Problem to solve. When the word "Dobbins" shows up in a line of the records below, copy that line.
[Supplied records — start]
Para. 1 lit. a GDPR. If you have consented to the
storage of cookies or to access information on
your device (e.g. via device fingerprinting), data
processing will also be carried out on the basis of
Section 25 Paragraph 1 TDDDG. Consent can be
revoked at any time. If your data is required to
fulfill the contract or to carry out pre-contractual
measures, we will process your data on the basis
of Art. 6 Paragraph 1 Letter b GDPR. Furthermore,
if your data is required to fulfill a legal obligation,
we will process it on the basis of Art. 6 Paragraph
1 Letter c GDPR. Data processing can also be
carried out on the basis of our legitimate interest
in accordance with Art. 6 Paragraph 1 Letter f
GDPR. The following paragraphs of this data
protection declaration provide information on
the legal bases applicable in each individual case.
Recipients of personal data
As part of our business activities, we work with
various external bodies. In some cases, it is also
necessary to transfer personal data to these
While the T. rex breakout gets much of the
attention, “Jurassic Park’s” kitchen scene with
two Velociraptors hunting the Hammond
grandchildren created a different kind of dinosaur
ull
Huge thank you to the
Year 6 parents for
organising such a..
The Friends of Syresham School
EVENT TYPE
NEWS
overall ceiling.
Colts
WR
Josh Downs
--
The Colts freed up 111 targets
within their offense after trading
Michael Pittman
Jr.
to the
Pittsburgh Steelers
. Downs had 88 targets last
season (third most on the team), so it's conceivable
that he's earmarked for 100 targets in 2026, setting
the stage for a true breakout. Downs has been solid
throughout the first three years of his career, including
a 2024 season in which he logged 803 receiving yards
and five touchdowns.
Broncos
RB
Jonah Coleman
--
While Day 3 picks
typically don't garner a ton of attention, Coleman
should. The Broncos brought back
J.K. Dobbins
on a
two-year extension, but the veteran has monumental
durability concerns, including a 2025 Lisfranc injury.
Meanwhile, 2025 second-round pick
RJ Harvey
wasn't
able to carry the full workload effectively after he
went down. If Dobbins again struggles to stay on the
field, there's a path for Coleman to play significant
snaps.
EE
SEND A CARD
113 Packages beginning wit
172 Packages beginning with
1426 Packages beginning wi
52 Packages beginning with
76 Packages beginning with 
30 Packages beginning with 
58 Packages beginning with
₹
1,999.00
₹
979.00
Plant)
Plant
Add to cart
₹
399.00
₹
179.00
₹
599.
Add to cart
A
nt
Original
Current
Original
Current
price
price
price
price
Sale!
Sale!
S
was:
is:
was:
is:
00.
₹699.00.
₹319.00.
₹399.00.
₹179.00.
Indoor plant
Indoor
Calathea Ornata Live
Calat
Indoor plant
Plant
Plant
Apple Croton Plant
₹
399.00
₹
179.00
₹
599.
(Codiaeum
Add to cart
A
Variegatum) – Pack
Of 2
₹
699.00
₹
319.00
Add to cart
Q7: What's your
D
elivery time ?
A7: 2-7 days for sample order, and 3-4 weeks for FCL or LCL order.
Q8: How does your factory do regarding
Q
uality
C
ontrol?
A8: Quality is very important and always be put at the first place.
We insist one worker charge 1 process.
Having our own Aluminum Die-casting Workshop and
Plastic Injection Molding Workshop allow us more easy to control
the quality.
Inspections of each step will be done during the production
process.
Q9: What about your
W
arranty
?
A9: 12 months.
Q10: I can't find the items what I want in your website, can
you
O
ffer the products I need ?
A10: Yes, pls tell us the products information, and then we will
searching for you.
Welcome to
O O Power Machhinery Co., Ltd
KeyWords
[Supplied records — finish]
[Supplied records — start]
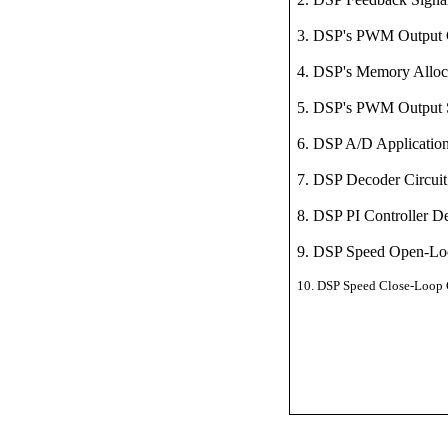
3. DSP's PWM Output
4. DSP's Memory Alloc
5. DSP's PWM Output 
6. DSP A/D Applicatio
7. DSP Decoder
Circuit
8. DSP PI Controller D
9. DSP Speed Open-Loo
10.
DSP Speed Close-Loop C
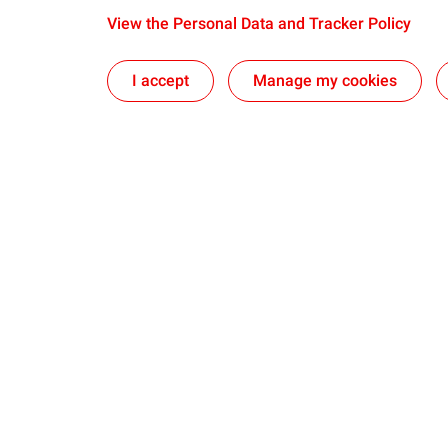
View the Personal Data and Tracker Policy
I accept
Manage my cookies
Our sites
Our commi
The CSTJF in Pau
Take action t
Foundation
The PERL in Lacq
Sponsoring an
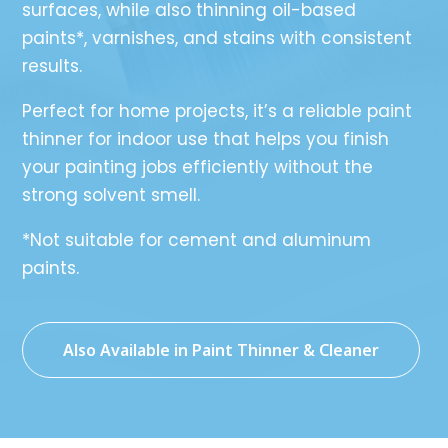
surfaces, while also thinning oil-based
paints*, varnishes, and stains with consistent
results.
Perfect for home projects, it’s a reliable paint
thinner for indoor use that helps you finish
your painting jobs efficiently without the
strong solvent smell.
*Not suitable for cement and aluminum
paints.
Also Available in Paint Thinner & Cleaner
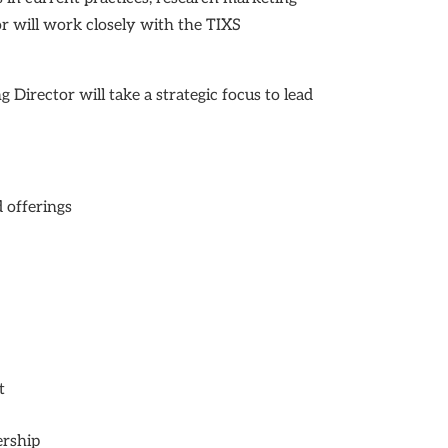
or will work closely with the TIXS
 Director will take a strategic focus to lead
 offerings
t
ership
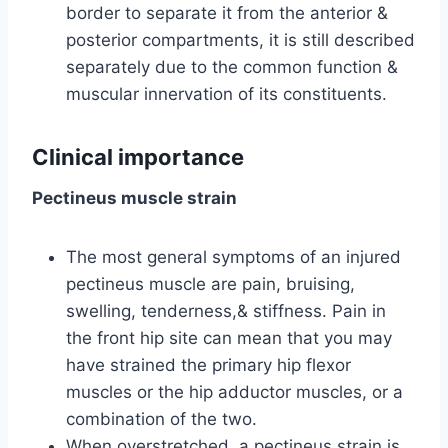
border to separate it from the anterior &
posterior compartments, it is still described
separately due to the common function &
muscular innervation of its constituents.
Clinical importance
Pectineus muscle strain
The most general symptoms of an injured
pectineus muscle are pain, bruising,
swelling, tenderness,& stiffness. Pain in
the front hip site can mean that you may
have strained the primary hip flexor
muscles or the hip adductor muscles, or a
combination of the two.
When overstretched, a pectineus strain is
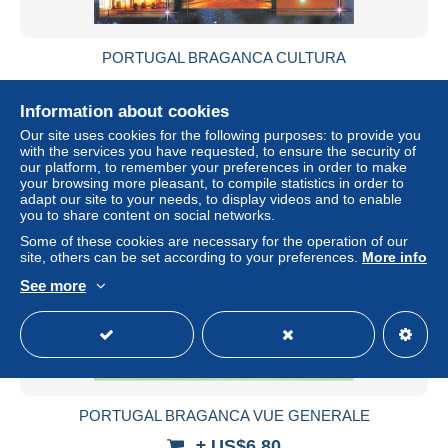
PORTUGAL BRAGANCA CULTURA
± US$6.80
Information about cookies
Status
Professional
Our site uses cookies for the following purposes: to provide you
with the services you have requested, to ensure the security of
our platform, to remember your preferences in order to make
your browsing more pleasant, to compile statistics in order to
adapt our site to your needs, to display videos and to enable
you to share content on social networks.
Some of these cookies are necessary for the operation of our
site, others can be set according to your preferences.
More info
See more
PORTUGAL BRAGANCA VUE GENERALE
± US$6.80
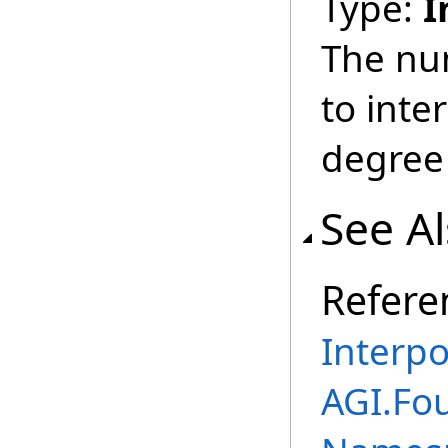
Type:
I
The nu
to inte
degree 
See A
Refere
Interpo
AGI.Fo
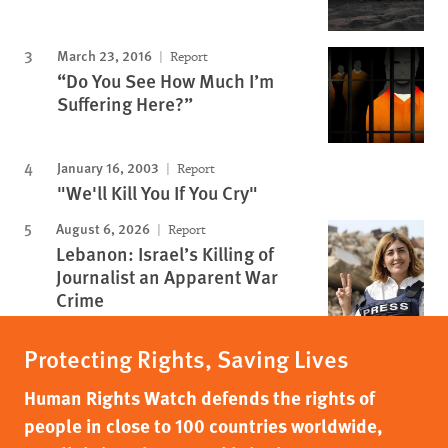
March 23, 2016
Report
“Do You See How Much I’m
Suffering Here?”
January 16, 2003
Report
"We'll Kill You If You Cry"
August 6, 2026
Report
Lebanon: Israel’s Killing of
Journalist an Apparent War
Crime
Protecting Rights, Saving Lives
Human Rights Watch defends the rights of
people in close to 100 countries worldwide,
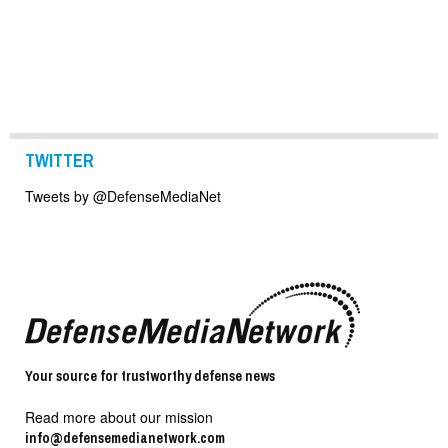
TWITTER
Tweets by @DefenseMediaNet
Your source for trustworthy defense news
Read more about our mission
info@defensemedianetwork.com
[Supplied records — finish]
Solved exercise.
J.K. Dobbins
went down. If Dobbins again struggles to stay on the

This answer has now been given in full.